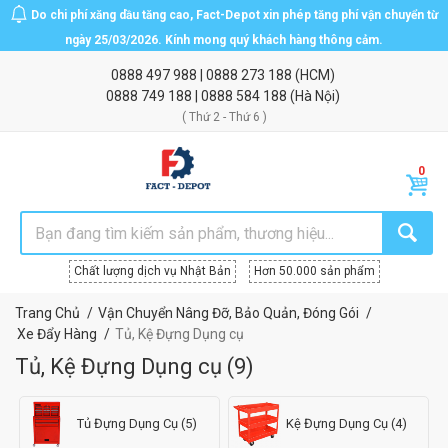
Do chi phí xăng dầu tăng cao, Fact-Depot xin phép tăng phí vận chuyển từ
ngày 25/03/2026. Kính mong quý khách hàng thông cảm.
0888 497 988
|
0888 273 188
(HCM)
0888 749 188
|
0888 584 188
(Hà Nội)
( Thứ 2 - Thứ 6 )
Chất lượng dịch vụ Nhật Bản
Hơn 50.000 sản phẩm
Trang Chủ
Vận Chuyển Nâng Đỡ, Bảo Quản, Đóng Gói
Xe Đẩy Hàng
Tủ, Kệ Đựng Dụng cụ
Tủ, Kệ Đựng Dụng cụ
(
9
)
Tủ Đựng Dụng Cụ (5)
Kệ Đựng Dụng Cụ (4)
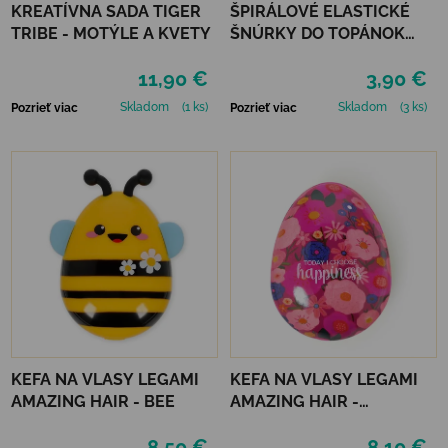
KREATÍVNA SADA TIGER
ŠPIRÁLOVÉ ELASTICKÉ
TRIBE - MOTÝLE A KVETY
ŠNÚRKY DO TOPÁNOK
VTR - NEÓNOVO
11,90 €
3,90 €
ORANŽOVÁ
Skladom
(1 ks)
Skladom
(3 ks)
Pozrieť viac
Pozrieť viac
KEFA NA VLASY LEGAMI
KEFA NA VLASY LEGAMI
AMAZING HAIR - BEE
AMAZING HAIR -
FLOWERS
8,50 €
8,10 €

Task description: Reproduce exactly the lines that run from the line holding "Tủ Đựng Dụng Cụ (5)" through the final line of the entries, and omit every picture.

Task output:
Tủ Đựng Dụng Cụ (5)
Kệ Đựng Dụng Cụ (4)
KREATÍVNA SADA TIGER
ŠPIRÁLOVÉ ELASTICKÉ
TRIBE - MOTÝLE A KVETY
ŠNÚRKY DO TOPÁNOK
VTR - NEÓNOVO
11,90 €
3,90 €
ORANŽOVÁ
Skladom
(1 ks)
Skladom
(3 ks)
Pozrieť viac
Pozrieť viac
KEFA NA VLASY LEGAMI
KEFA NA VLASY LEGAMI
AMAZING HAIR - BEE
AMAZING HAIR -
FLOWERS
8,50 €
8,10 €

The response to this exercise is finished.